Layer 3 and Layer 2 Comparisons
In addition to the measurements described in the z/VM 5.1.0 report section Virtual Switch Layer 2 Support, similar measurements were also done for:
- Virtual switch on z/VM 5.2.0
- Linux directly attached to an OSA-Express2 1 Gigabit Ethernet (GbE) card
- Linux directly attached to an OSA-Express2 10 GbE card
The 10 GbE information is provided in cooperation with IBM's STG OSA Performance Analysis & Measurement teams.
The Application Workload Modeler (AWM) product was used to drive request-response (RR) and streaming (STR) workloads with IPv4 layer 3 and layer 2. Refer to AWM workload for a description of the workload used for the virtual switch and for the 1 GbE (real QDIO) measurements. The workload for the 10 GbE measurement was the same with the exception of the duration and the number of client-server pairs. For this measurement the requests were repeated for 600 seconds.
CP monitor data was captured for the LPAR and reduced using Performance Toolkit for VM. The results shown here are for the client side only. The following table shows any differences in the environments for the three measurements discussed here.
Table 1. Environment Differences
Measurement | z/VM | processor | # of real | # of virt | # of |
---|---|---|---|---|---|
level | type | CPUs | CPUs | LPARs | |
Virtual Switch 1 GbE | 5.2.0 | 2084-324 | 2 | 1 | 2 |
Direct OSA 1 GbE | 5.2.0 | 2084-324 | 2 | 1 | 2 |
Direct OSA 10 GbE | 5.1.0 | 2084-B16 | 8 | 3 | 1 |
In general, Layer 2 has higher throughput (between 0.2% and 4.0%) than Layer 3. When using virtual switch, CPU time is less for Layer 2 (between -4.7% and 0%). When going directly through OSA, CPU time for Layer 2 was between -0.6% and 7.3% compared to Layer 3 for the 1 GbE card. For the 10 GbE card, Layer 2 throughput was between 0% and 10% higher than Layer 3, and CPU time was between −75% and 1%. Results can vary based on the level of z/VM, the OSA card, and the workload.

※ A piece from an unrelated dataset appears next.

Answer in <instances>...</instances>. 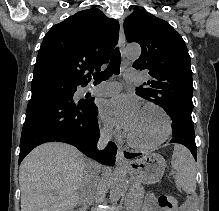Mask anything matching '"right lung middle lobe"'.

For virtual switch, Layer 2 performance improved dramatically on z/VM 5.2.0 relative to z/VM 5.1.0 (throughput increased between 2.2% and 54.8% and CPU time decreased between -3.1% and -30.1%) while Layer 3 performance was essentially unchanged. As a result, the relative performance of Layer 2 and Layer 3 changed significantly. This was not the case when going directly to OSA because both Layer 2 and Layer 3 showed little change in performance when going from z/VM 5.1.0 to z/VM 5.2.0.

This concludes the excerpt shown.